04/10/18 03:20 UTC-4

Maker Infrastructure

Features of Network Maker
Features of Network Maker

At the end of 2017, the developers of the Maker Network presented their version of the analogue of the Tether platform, where you can use the cryptocurrency on the Ethereum block chain to work with smart contracts. The Maker shell offers to take advantage of all the advantages of a decentralized platform for payments, savings and investments in cryptocurrency.

 

Work principles

The Maker infrastructure uses a dual payment system consisting of Makercoin (MKR) and Dai coins. Most often, Dai tokens are compared to Tether, because both these coins are pegged to the dollar and are nothing more than collateral assets. At the same time, Dai, unlike Tether, is supported by anonymous smart- contracts based on Ethereum.

Interesting in the section: Salt and credit system

At its core, Tether can not be defined as a 100% decentralized network, because Tether Limited manages the project. In turn, the Dai cryptocurrency can be eliminated only by individual users. Using Dai allows you to mitigate the volatility of fiat money, thereby weakening the risks associated with sharp fluctuations in the value of the cryptocurrency. Another positive point in the work of Dai is the elimination of intermediaries in making payments. Also in the work on the platform, large corporations are interested, who want to lower the level of corruption and simplify the work of accounting.

 

Capitalization

Makercoin tokens perform three main roles in the Maker Network: it is the MKR utility icon, the function of managing voting and filing various kinds of petitions, and also as a resource for investments and paying off the deficit. To start working on the network, the user needs to create a collateral debt known as CDP. Using the Ethereum smart- contracts on the Maker platform, network participants provide their debt positions.

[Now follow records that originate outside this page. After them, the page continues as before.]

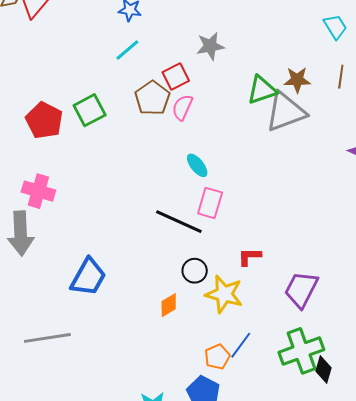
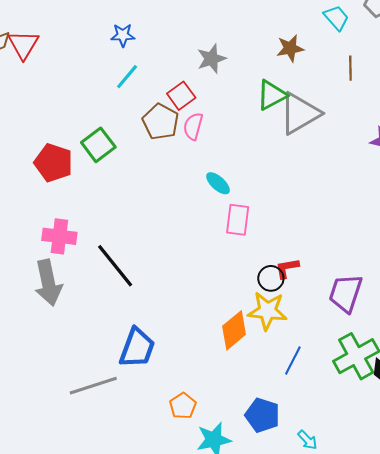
brown star: (297, 80) -> (290, 48), moved
black line: (179, 222) -> (115, 266), moved, turned 36
black circle: (195, 271) -> (271, 278), moved
blue trapezoid: (88, 277) -> (137, 348), moved
orange diamond: (169, 305) -> (234, 330), moved, size x1.5
orange pentagon: (217, 357) -> (183, 406), moved

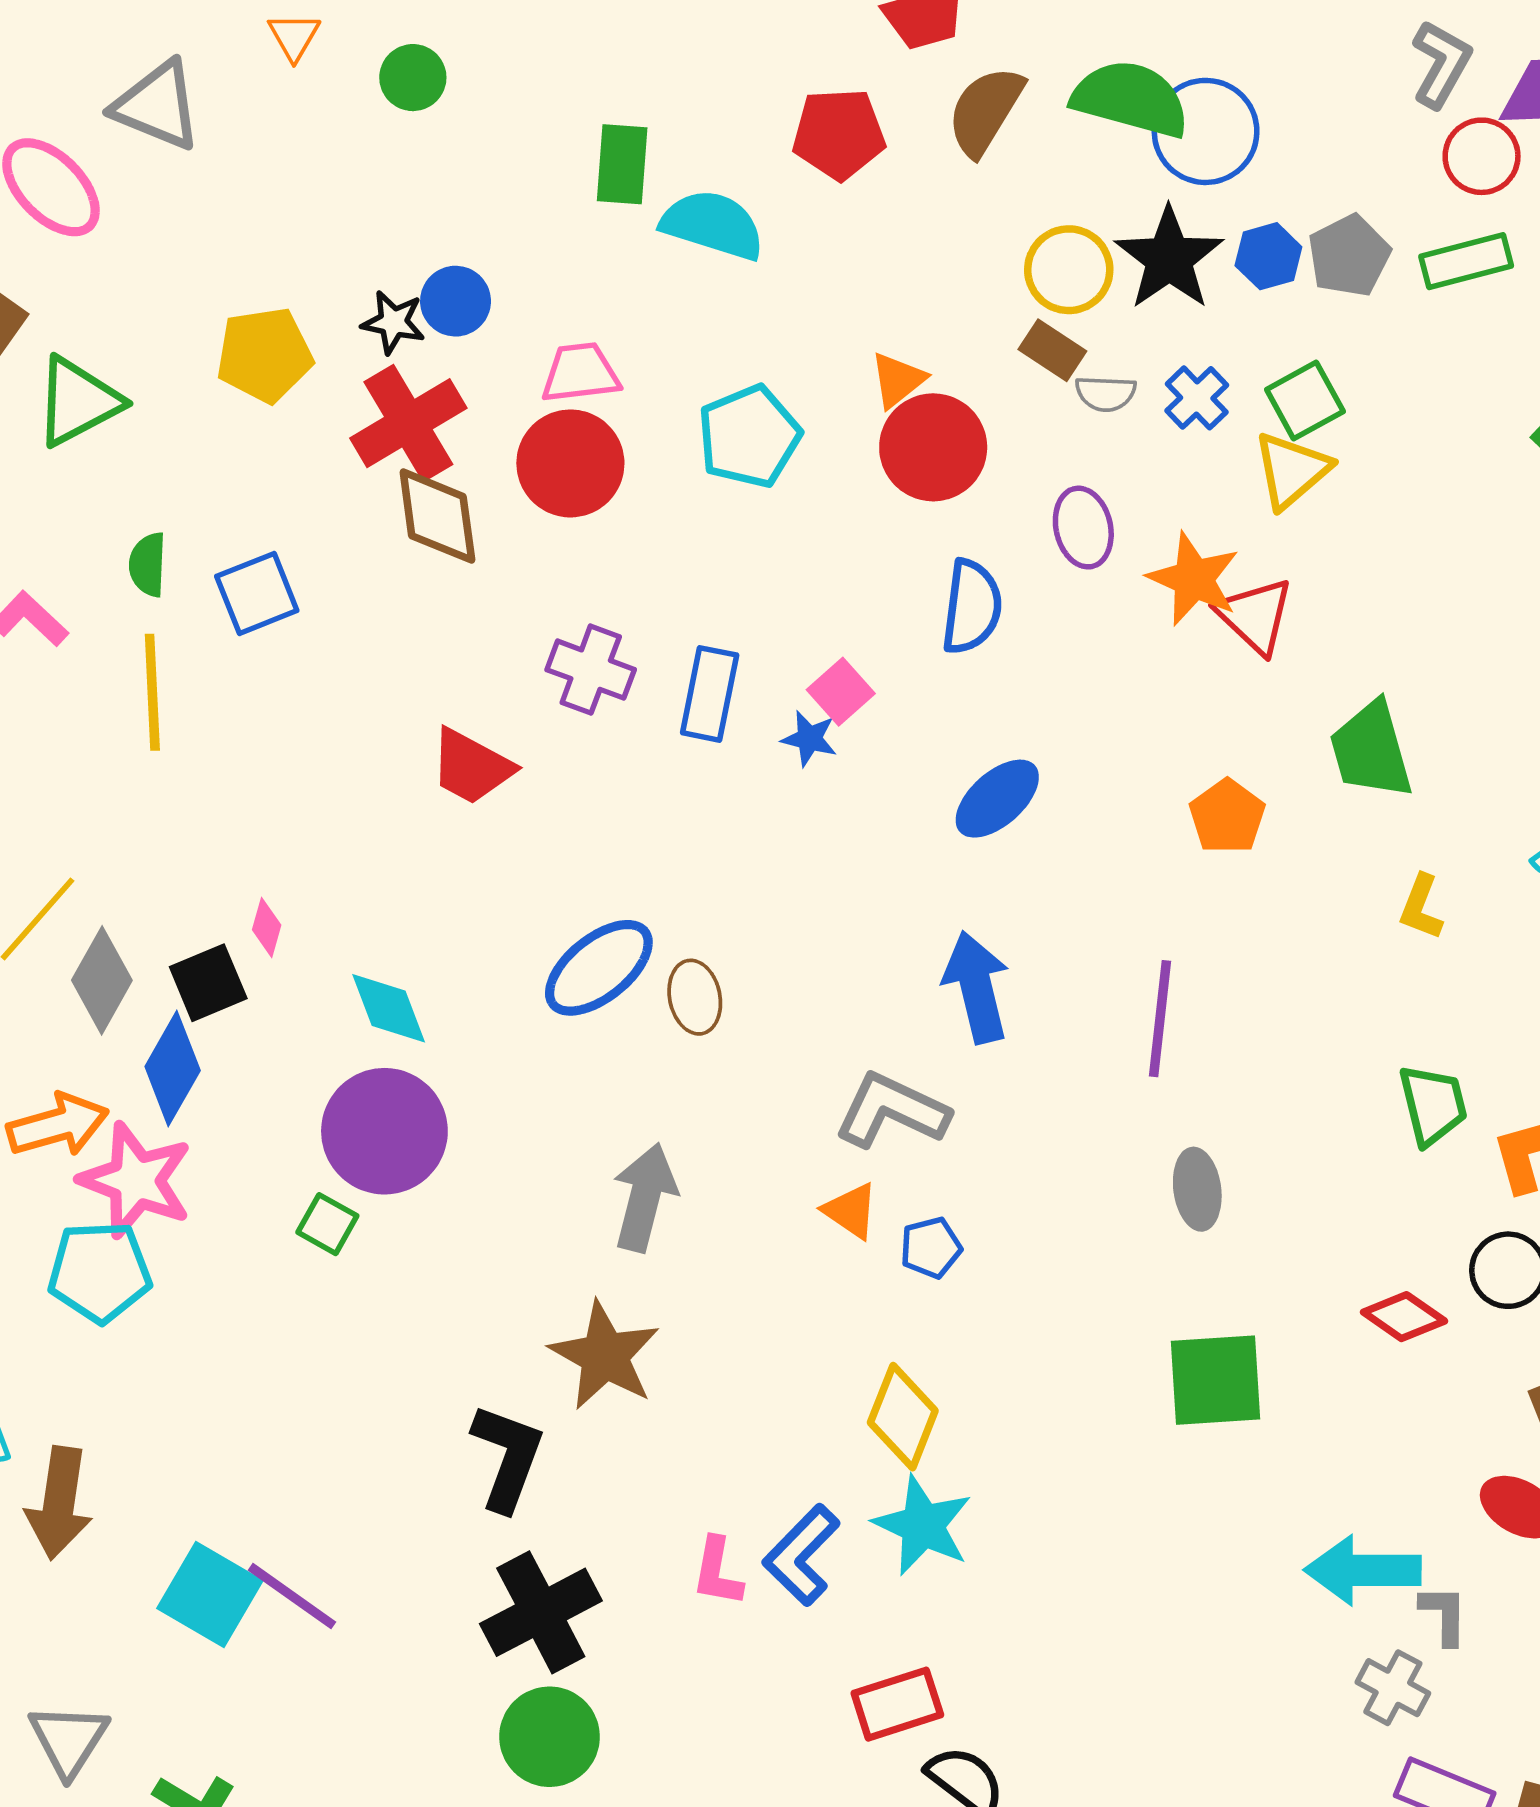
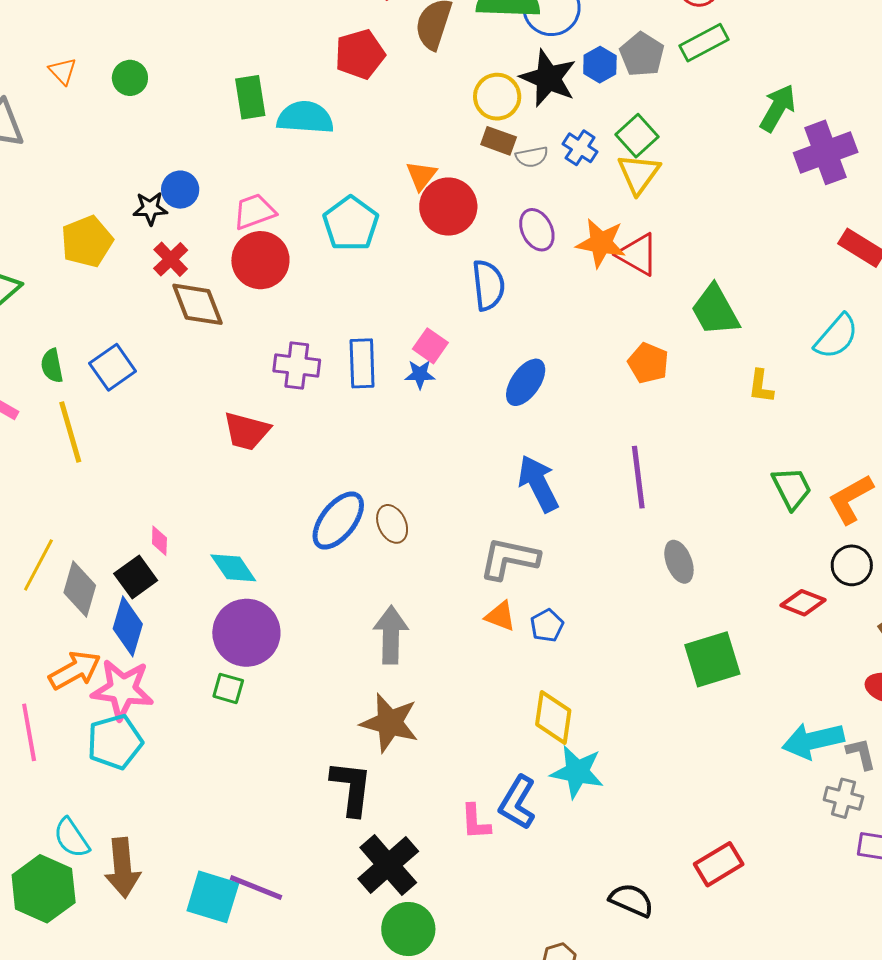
red cross: (408, 423) -> (171, 259), size x0.6
red rectangle: (897, 1704) -> (719, 864), moved

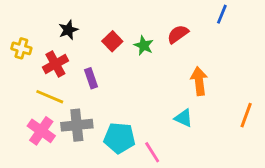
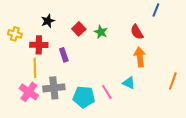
red semicircle: (178, 34) -> (137, 32), moved, turned -84
red cross: (55, 64) -> (39, 45), turned 30
yellow line: (50, 97) -> (35, 68), turned 66
pink line: (152, 152) -> (107, 92), moved

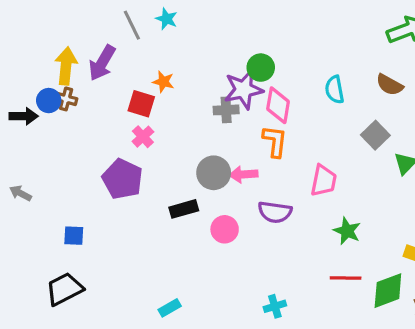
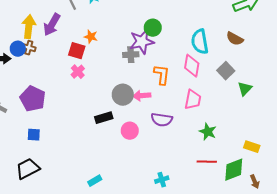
cyan semicircle: (335, 90) -> (200, 42), size x1.4
pink diamond: (278, 105) -> (192, 66), moved
purple pentagon: (123, 179) -> (33, 99), moved

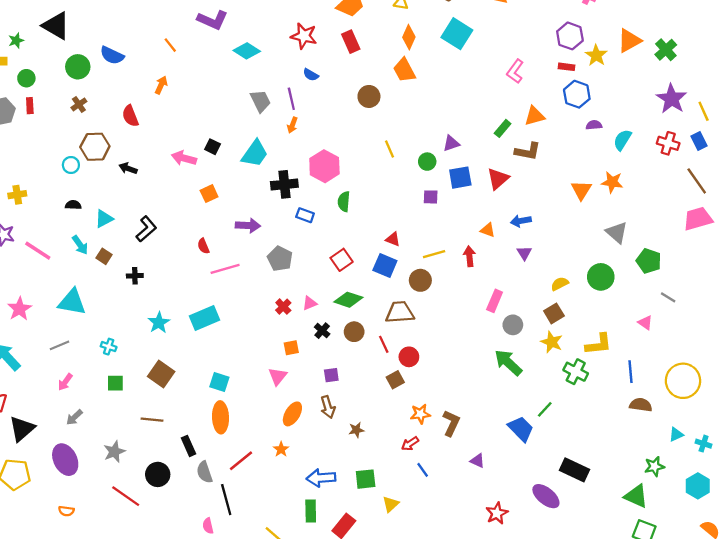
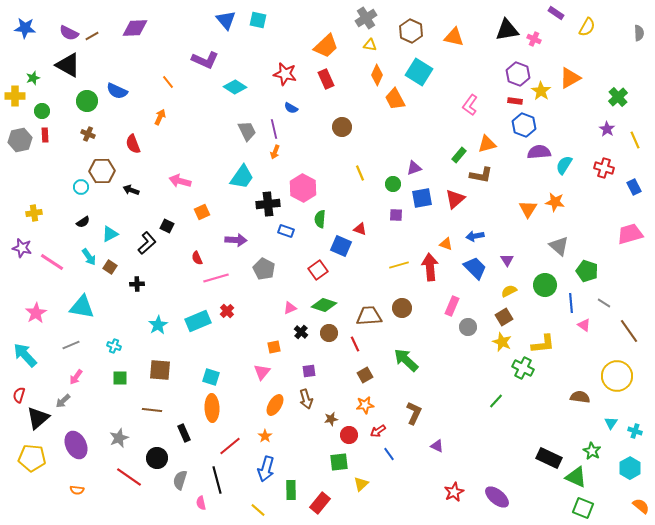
green cross: (666, 50) -> (618, 97), moved
orange trapezoid: (404, 70) -> (395, 99), moved
purple star: (672, 99) -> (607, 129), size x0.6
brown cross: (79, 104) -> (88, 134), turned -32
purple semicircle: (594, 125) -> (539, 152), size x1.6
blue rectangle: (699, 141) -> (634, 187), moved
black square: (213, 147) -> (167, 226), moved
brown line: (697, 181) -> (629, 331), moved
black semicircle: (73, 205) -> (83, 222), turned 144
red triangle: (393, 239) -> (360, 229), moved
purple triangle: (524, 253) -> (507, 260), moved
red arrow: (469, 256) -> (430, 267), size x1.5
blue square: (385, 265) -> (341, 246), moved
brown circle: (420, 280) -> (402, 308), moved
red cross: (283, 307) -> (227, 311), moved
red circle: (409, 357) -> (349, 435), moved
green arrow: (508, 363) -> (406, 360), moved
blue line: (630, 372) -> (571, 303), moved
brown square: (161, 374) -> (160, 370), turned -30
orange star: (420, 414) -> (365, 405), moved
gray arrow: (74, 417) -> (63, 401), moved
blue trapezoid: (521, 429) -> (475, 268), moved
cyan triangle: (676, 434) -> (611, 423), turned -32
green star: (654, 466) -> (592, 451), turned -30
black rectangle: (574, 470) -> (549, 458), moved
gray semicircle: (205, 472) -> (180, 480), moved, turned 36
blue arrow: (321, 478) -> (266, 469), moved, turned -70
purple ellipse: (546, 496) -> (497, 497), moved

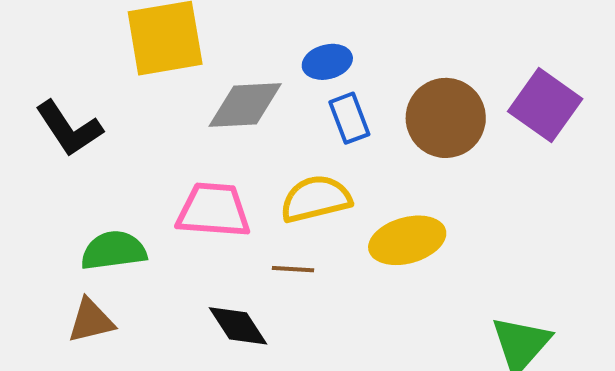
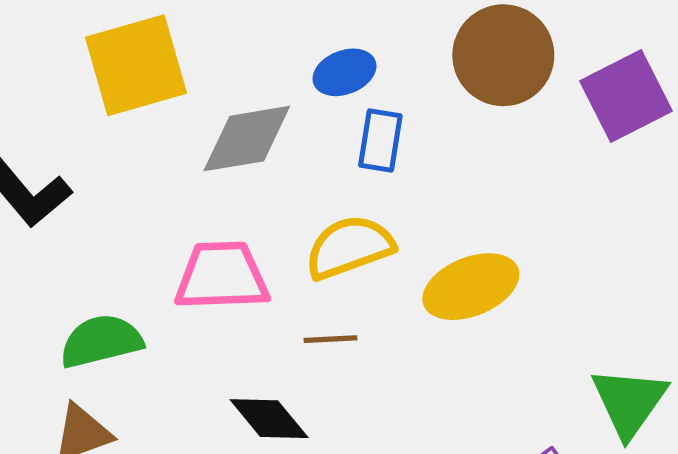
purple square: (545, 105) -> (626, 96), turned 34
blue rectangle: (349, 118) -> (380, 140), turned 36
brown circle: (446, 118) -> (503, 55), moved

Interesting in the section: Blokchain technology outside cryptocurrencies

The interaction of users with the CDP takes place in four stages. Everything begins with the creation of a debt position, then the user needs to make a transaction and get the requested number of Dai coins. The next step is to reconcile the debts and receive the collateral back to the user account. Outstanding debt is compensated exclusively in Dai, at the same time, payment for debt obligations is possible only in MKR.

In the Maker there is a Stakercoin system, which, analyzing external factors and economic risks, binds Dai to the dollar rate. The balance between market and target price is retained for the possibility of determining the value of collateral assets.

To save Makercoin and Dai, the ERC-20 standard is used, so it's best to store these tokens in the MyEtherWallet purse.

 


In the plans of the creators of the Maker network, the extension of the types of debt collateral that should be used to issue the Dai cryptocurrency. The development of the platform is associated with the launch of new applications using Blockchain technology. After a slight decline at the beginning of the year, the inflow of investments into the Maker is about five hundred million dollars.

Editor: Yuliya Soroka

#Maker #Makercoin #MKR #Dai #cryptocurrency

Comments

Similar

04/04/19 03:30 UTC-4

What is USDC? Complete Starter Guide for USD Stablecoin

​Description and characteristics USD Coin (USDC) is a type of cryptocurrency that is called a stable coin. You can always buy back a coin of 1 US dollar for 1 US dollar, providing it with a stable price.

22/08/19 05:24 UTC-4

$11 billion at stake: what the Ripple litigation will bring

​Ripple is the third largest cryptocurrency, with a market capitalization of $11 billion. The project constantly delights investors with news of cooperation with another financial or technical giant. All could have been fine, but one lawsuit questions the whole project.